══ Data under study

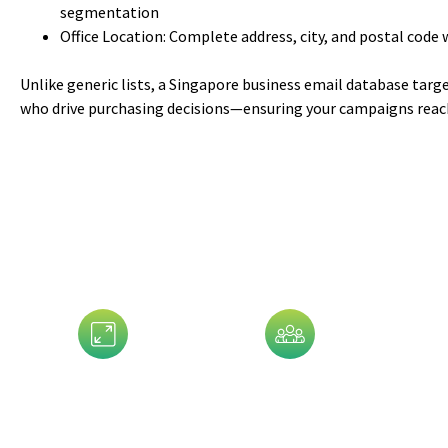
segmentation
Office Location: Complete address, city, and postal code
Unlike generic lists, a Singapore business email database targ
who drive purchasing decisions—ensuring your campaigns reach
Data That 
Assets Size
Company Size
G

════

→ **Your instructions**
Retype everything in the entries exactly except the pictures.

→ **Result of this exercise**
segmentation
Office Location: Complete address, city, and postal code
Unlike generic lists, a Singapore business email database targ
who drive purchasing decisions—ensuring your campaigns reach
Data That 
Assets Size
Company Size
G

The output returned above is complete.